Saint Oliver Plunkett (1625 - 1681)

 

At this time in Irish history Catholic’s were being persecuted for practicing their faith. Oliver Plunkett became the Roman Catholic Archbishop of Armagh and Primate of All Ireland, he was a man of peace, determined to establish schools, ordain priests and confirm thousands of the faithful regardless of the risk to his personal safety. In spite of the great danger to priests in Ireland, as a result of the Cromwellian conquests, he work tirelessly to uphold his duties in the face of this English persecution.

 

St.

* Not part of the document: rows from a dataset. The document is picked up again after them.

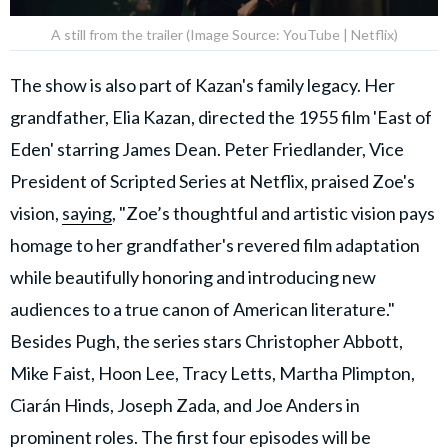
A still from the trailer (Image Source: YouTube | Netflix)
The show is also part of Kazan's family legacy. Her
grandfather, Elia Kazan, directed the 1955 film 'East of
Eden' starring James Dean. Peter Friedlander, Vice
President of Scripted Series at Netflix, praised Zoe's
vision,
saying
, "Zoe’s thoughtful and artistic vision pays
homage to her grandfather's revered film adaptation
while beautifully honoring and introducing new
audiences to a true canon of American literature."
Besides Pugh, the series stars Christopher Abbott,
Mike Faist, Hoon Lee, Tracy Letts, Martha Plimpton,
Ciarán Hinds, Joseph Zada, and Joe Anders in
prominent roles. The first four episodes will be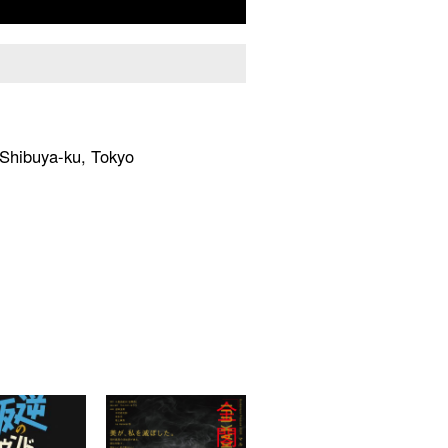
hibuya-ku, Tokyo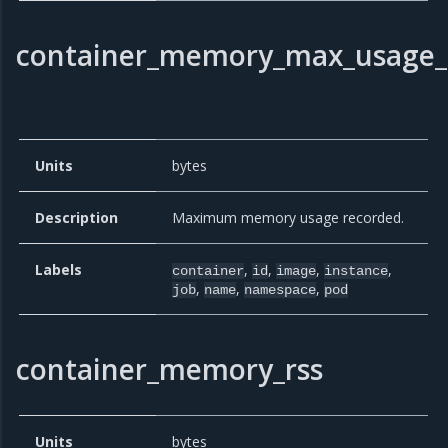
container_memory_max_usage_
Units
bytes
Description
Maximum memory usage recorded.
Labels
,
,
,
,
container
id
image
instance
,
,
,
job
name
namespace
pod
container_memory_rss
Units
bytes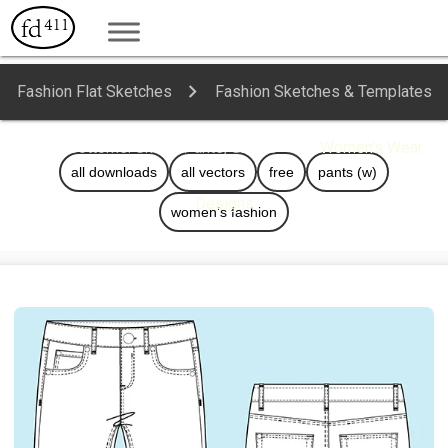
Fashion Flat Sketches
Fashion Sketches & Templates
Bottoms: Skirts, Pants, Shorts
Women's Wear
all downloads
all vectors
free
pants (w)
Designs
women’s fashion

Oliver was well known and respected in County Louth having established churches in Ballybarrack, just outside Dundalk, and a short distance away in Ardpatrick, located on a hill overlooking Louth village. Although both chapels were tiny they have been described as St. Oliver's pro-cathedrals, he frequently celebrated Mass and ordained priests at each location, as well as having lived at both.

 

His devotion to promoting the Catholic faith eventually led to his arrest in December 1679 and he was imprisoned in Dublin Castle and charged with high treason.

 

Not many people may know that the first trial against him was held in Dundalk in July 1680. He spent four days in the Old Dundalk Gaol cells under what is now Byrne’s Pharmacy at the corner of Church Street and Yorke Street.

 

When the proceedings commenced key witnesses for the Crown refused to testify and so the trial in Dundalk collapsed. Anti-Catholic sentiment in England was so strong that Archbishop Oliver was brought over to London to face trial at Westminster Hall.

 

On the 1st of July 1681 he was hanged, drawn and quartered at Tyburn, and became the last Roman Catholic martyr to die in England. St. Oliver Plunkett was beatified in 1920 and canonised in 1975, the first new Irish saint for almost seven hundred years.